If the Philippines fails to join, potential investments may be diverted to RCEP members, he added.

“We should join now. If we don’t join, the investments to increase production will be affected. The investors will go to other countries. That can be an additional input to our production capacity and cut our trade deficit. That is how you address the trade deficit, by having capacity locally so that we can export,” Mr. Lopez said.   

Meanwhile, Rizal Commercial Banking Corp. Chief Economist Michael L. Ricafort said the delay in the country’s participation in RCEP will result in lost opportunities for foreign direct investments (FDIs), imports and exports.

“A foregone opportunity is the potential increase in FDIs to locate in the country as a production/manufacturing and marketing base, especially FDIs of global/multinational companies that are attracted to locate in a RCEP member country in order to also access the bigger export markets of other RCEP member countries as well, as part of managing and hedging their respective global/regional supply chains,” Mr. Ricafort said in a Viber message.

Bank of the Philippine Islands (BPI) Chief Economist Emilio S. Neri, Jr. said in a Viber message that the Philippines may face more supply issues if it does not join RCEP.
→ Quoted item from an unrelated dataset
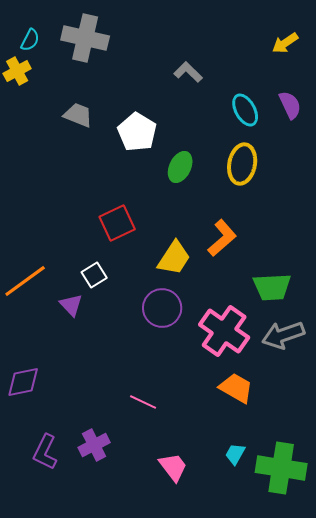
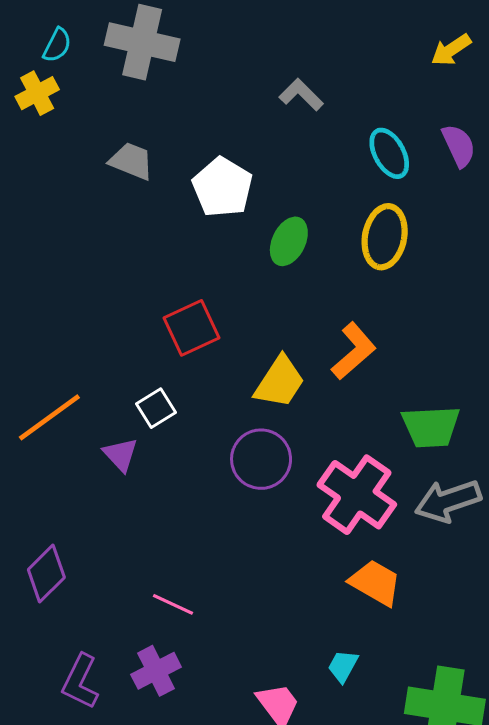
purple diamond: (23, 382) -> (46, 573), turned -33
pink line: (143, 402) -> (173, 604), moved
cyan trapezoid: (235, 454) -> (343, 666), moved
“The Philippines will miss out a lot if it fails to join RCEP. The country may suffer from food supply and other supply chain-related challenges that can worsen combined inflation and economic stagnation resulting from the armed conflict in Eastern Europe and the persistent global supply chain issues,” Mr. Neri said. 

In case the Senate fails to act, the RCEP ratification may have to wait until the 19th Congress opens its first session on July 25.

RCEP has faced strong opposition from the local agriculture industry groups, saying that the sector is not ready for free trade in the global market.